山手通りを越え、駒場へと続く緩やかな上り坂に差し掛かる頃には、辺りは静寂に包まれていた。聞こえるのは、遠くを走る車の音と、陽一さんの足音だけ。
彼は私を横抱きにしたまま、一度も「重い」と言わずに歩き続けていた。
「……重いですよね?やっぱり降ります……」
「言ったでしょう。白石さん一人くらい、余裕です」
彼はそう言って笑ったけれど、街灯に照らされた額には、汗が滲んでいた。
「……陽一さん」
「……はい」
「最近、なんでずっとデートしてくれなかったんですか? ……私、てっきり……避けられてるのかと」
ずっと言いたくて言えない言葉だった。陽一さんは、一瞬だけ足を止めかけ、また歩き出した。
「……実は週3で、ジムに通ってたんです」
「……え?」
「白石さんの、お兄さんの……大地さんが経営してる……ジムに」
私は目を丸くした。お兄ちゃんのジム?
「……隠してて、ごめん。お兄さんに、『絶対に内緒だ』って、強く口止めされて。……白石さんが入院した後、お兄さんにジムに呼び出されたんです」
「お兄ちゃんが……!? ごめんなさい、私があとで……」
彼は、首を横に振り、言葉を続けた。
「最初は……正直、逃げ出したいくらいしんどかった。……でも、気づいたんです。これは、僕が白石さんの隣にいるために、必要なことなんだって」
「僕は、ずっと自信がなかった。……白石さんが僕なんかと付き合ってくれても、それはバグみたいな奇跡で……いつか、もっとふさわしい相手が現れたら、僕はいらなくなるんじゃないかって」
「陽一さん……」
「傷つくのが怖くて、白石さんと向き合うことから逃げてました。……でも、身体を追い込んでいくうちに、少しずつ……自分も、胸を張って白石さんのそばにいてもいいんじゃないかって、思えてきたんです」
彼の腕に、ぎゅっと力がこもる。
「……私のために、そこまでしてくれたの?」
「白石さんのためでもあるけど……自分のためでもあります。……僕はイケメンじゃないから……せめて、中身と筋肉くらいは、カッコいいとこ見せないとって」
彼は照れ隠しのように笑って視線をそらした。以前の彼なら、きっとこんなに力強く私を抱き上げるはできなかっただろう。この腕の太さも、伝わってくる確かな熱量も、すべてが彼の努力の証なのだ。
「……陽一さん。

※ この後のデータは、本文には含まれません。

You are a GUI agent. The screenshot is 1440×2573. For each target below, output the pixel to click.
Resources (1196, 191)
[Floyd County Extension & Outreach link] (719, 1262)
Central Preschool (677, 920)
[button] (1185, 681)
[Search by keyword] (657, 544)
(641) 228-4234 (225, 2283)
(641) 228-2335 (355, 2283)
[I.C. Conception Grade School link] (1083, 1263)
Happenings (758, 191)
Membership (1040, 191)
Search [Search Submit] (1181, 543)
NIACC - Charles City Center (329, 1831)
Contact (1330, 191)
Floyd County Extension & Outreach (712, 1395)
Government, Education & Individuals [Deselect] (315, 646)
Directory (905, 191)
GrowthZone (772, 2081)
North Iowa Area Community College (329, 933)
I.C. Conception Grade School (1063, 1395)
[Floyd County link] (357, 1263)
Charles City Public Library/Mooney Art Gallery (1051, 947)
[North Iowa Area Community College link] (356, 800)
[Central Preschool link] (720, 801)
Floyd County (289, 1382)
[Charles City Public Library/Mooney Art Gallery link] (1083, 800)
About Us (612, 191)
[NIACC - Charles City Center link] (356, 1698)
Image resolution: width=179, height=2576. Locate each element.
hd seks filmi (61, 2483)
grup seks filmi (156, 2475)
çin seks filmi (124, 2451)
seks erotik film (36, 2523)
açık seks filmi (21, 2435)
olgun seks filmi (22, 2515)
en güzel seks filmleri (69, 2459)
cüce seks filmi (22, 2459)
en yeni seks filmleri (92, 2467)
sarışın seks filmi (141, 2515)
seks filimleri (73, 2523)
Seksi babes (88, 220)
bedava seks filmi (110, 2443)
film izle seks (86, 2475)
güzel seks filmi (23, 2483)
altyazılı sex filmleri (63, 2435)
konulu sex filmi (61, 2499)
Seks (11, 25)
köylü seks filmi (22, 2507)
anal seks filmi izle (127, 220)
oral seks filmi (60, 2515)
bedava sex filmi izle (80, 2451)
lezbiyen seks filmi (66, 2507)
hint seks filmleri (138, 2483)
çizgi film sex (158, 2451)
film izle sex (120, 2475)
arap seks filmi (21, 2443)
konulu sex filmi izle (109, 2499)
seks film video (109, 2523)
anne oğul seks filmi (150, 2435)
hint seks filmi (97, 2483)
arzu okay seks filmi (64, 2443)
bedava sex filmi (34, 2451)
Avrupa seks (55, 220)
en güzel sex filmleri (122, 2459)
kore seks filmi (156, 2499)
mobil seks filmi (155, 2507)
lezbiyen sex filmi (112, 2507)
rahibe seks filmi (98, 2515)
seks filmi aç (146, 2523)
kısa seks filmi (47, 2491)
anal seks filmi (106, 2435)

こっち向いて」
「……?」
不器用で、世界で一番誠実な私のヒーロー。私が彼の首に回した腕を引き寄せると、陽一さんが不思議そうにこちらを見た。
私は迷わず、その頬に手を添え――彼の唇を、私の唇で塞いだ。
「――っ!?」
陽一さんが驚いて立ち止まる。触れただけの、柔らかくて、少ししょっぱい汗の味がするキスだった。
「わ、わわっ! ……し、白石さん!?」
陽一さんの顔が、街灯の薄明かりの下でも分かるほど、みるみる赤くなっていく。
「……ふふっ。陽一さん、顔真っ赤」
「だ、だって、いきなり……! 心臓が……!」
「……私のこと、落とさないでね?」
「……死んでも落としません」
自宅までのあと数百メートルが、永遠に続けばいいのに。私は彼の首にそっと腕を回し、その逞しい胸に顔を埋めた。